Independence Day Revelry Optimism Fans Bets on Beer Stocks
(Bloomberg) -- Fourth of July means fireworks, barbeques and beer -- lots of beer -- and analysts are betting on the stocks of brewers as they push new flavors and high-end products ahead of the holiday.
The three largest U.S. beer companies by market capitalization -- Constellation Brands Inc., Boston Beer Co. and Molson Coors Beverage Co. -- have all rebounded from the hit they took at the start of the Covid-19 pandemic last year and analysts see room for more gains.
The stocks “are trading below where we think that they should be given the fundamental growth characteristics that each of them has,” said Trevor Stirling, an analyst at Bernstein.
Bernstein has outperform ratings on the three and has a 12-month price target of $305 for Constellation, $74 for Molson Coors and $1,340 for Boston Beer -- all at least 30% above their current levels. Meanwhile, Guggenheim Securities named Boston Beer a new “Best Idea” last week on its compelling valuation.

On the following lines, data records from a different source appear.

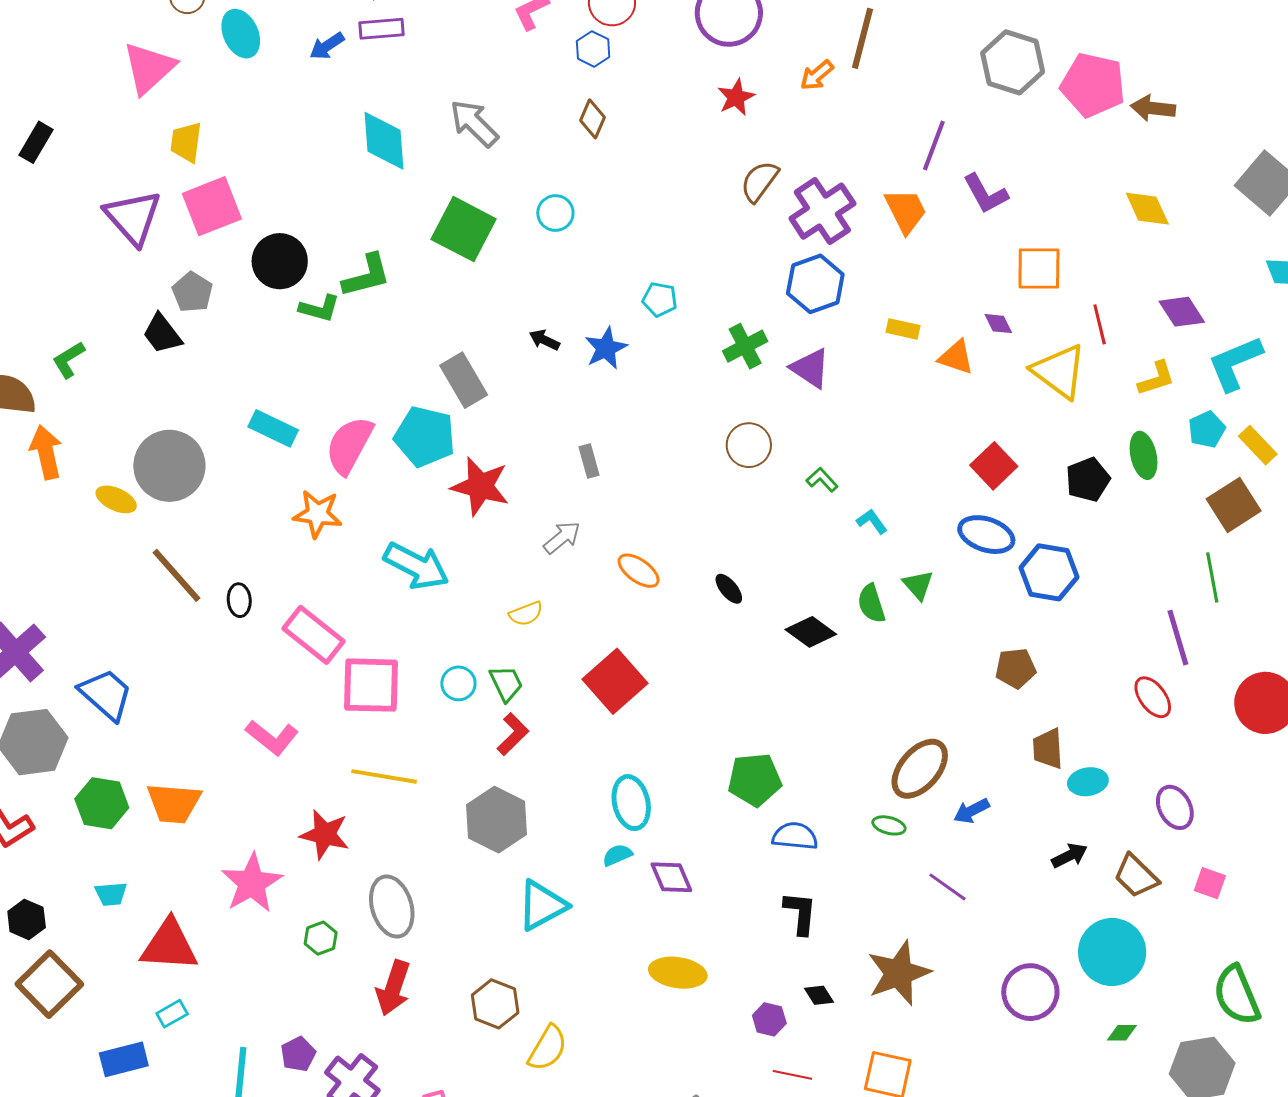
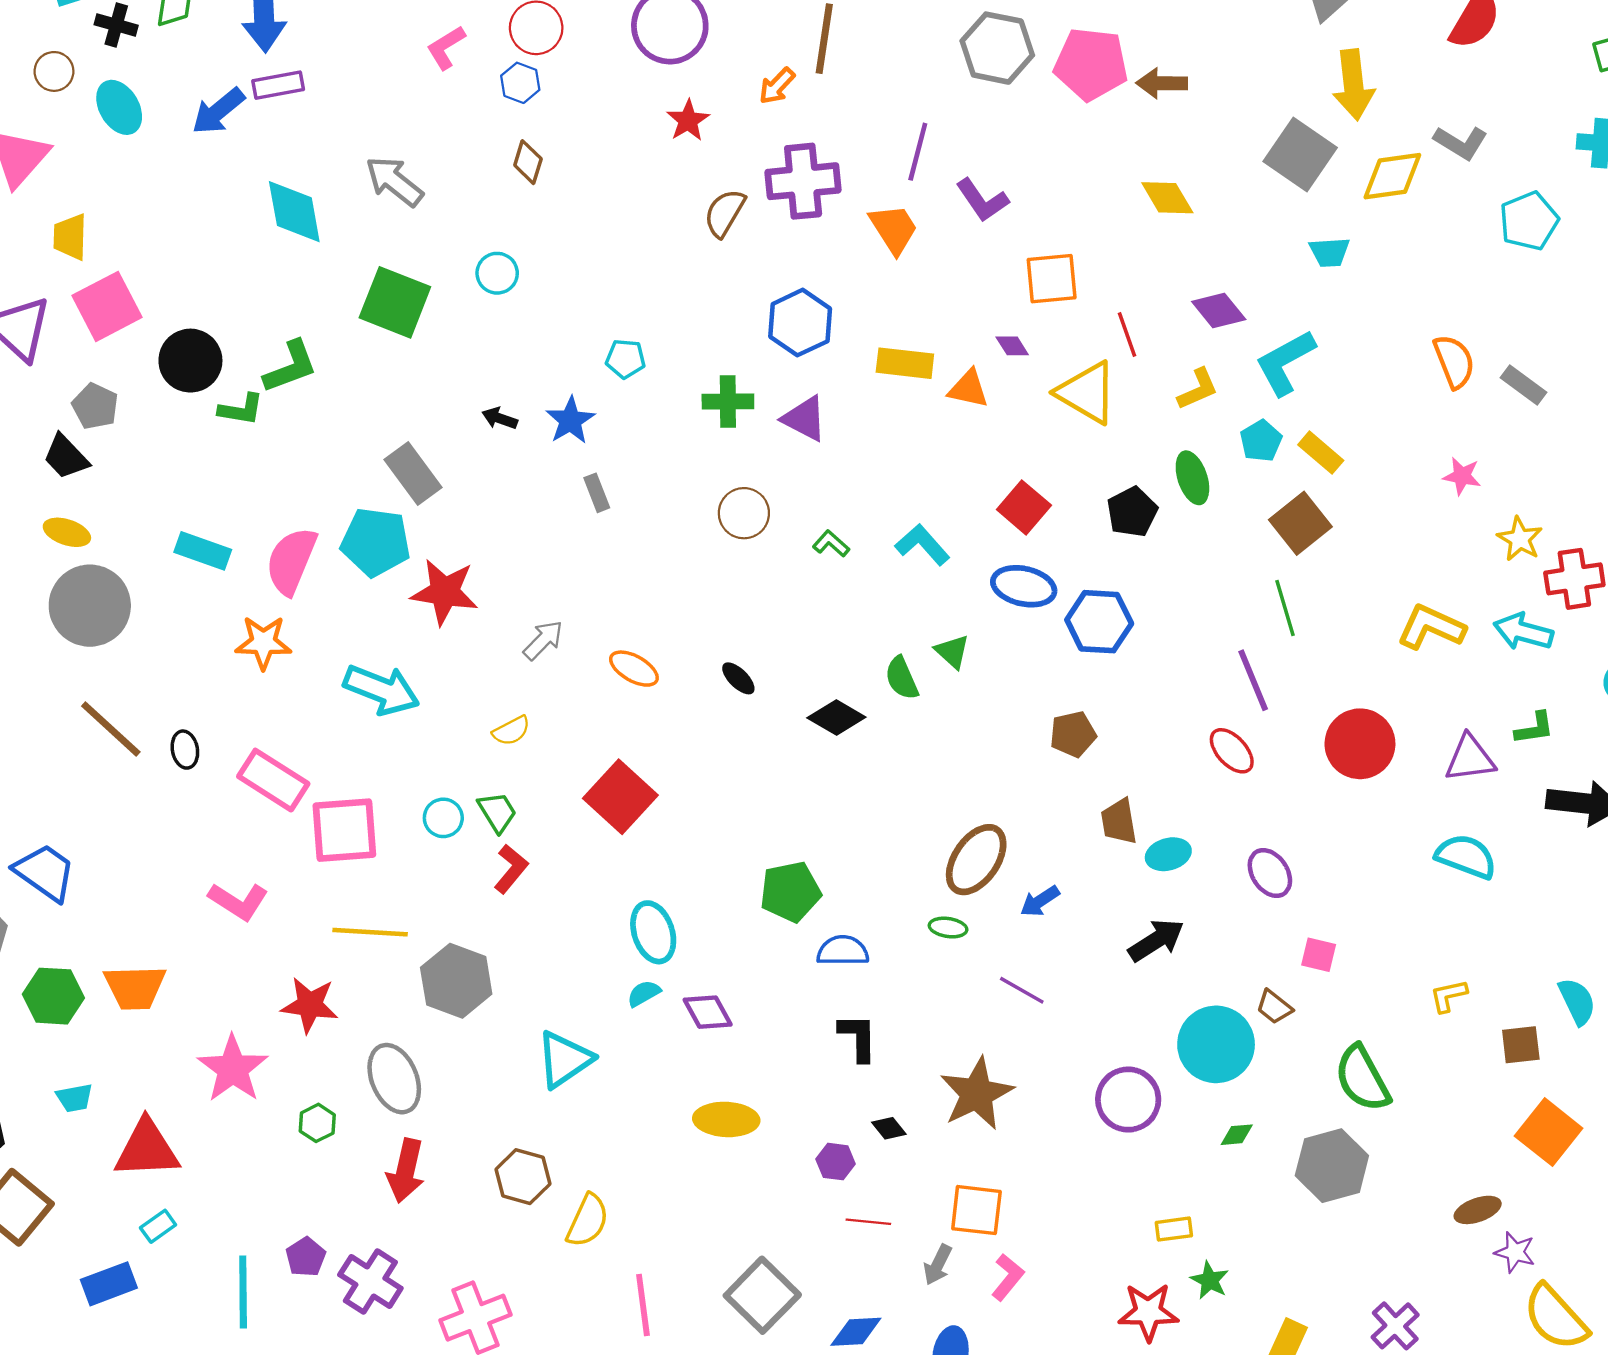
blue arrow: (327, 46) -> (218, 111), size x1.4
purple cross: (822, 211) -> (803, 181), moved, turned 34
yellow rectangle: (903, 329) -> (905, 363), size x1.5
green cross: (745, 346) -> (728, 401), turned 33
gray rectangle: (589, 461) -> (597, 493), moved
yellow ellipse: (116, 499) -> (67, 532), moved
cyan L-shape: (872, 521) -> (922, 545), moved, size x1.5
gray hexagon: (497, 820) -> (456, 981), moved
black arrow: (1069, 856) -> (1156, 940), size x1.4
brown trapezoid: (1136, 876) -> (1274, 1007), moved, size x0.7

The average of analysts’ price targets have been climbing over the past six months, but “it’s a very different story for each,” Stirling said. He predicted Constellation’s continued expansion of its popular beer brands like Modelo will benefit shareholders.
Beer sales climbed 14% in the first quarter from a year earlier to $1.57 billion, Constellation reported Wednesday. The company boosted its fiscal 2022 forecast for earnings per share, which helped drive the stock up 1.3% that day.
“There’s a lot of pent up consumer demand to simply go out of your home,” Chief Executive Officer Bill Newlands said on a earnings conference call.
While people are returning to bars and restaurants, they’re still consuming more beer and hard seltzer at home than they did before the Covid-19 pandemic began, according to data compiled by the Bureau of Economic Analysis. But socializing outside the home has been picking up pace alongside the vaccine rollout in the U.S., said Ken Shea, an analyst at Bloomberg Intelligence.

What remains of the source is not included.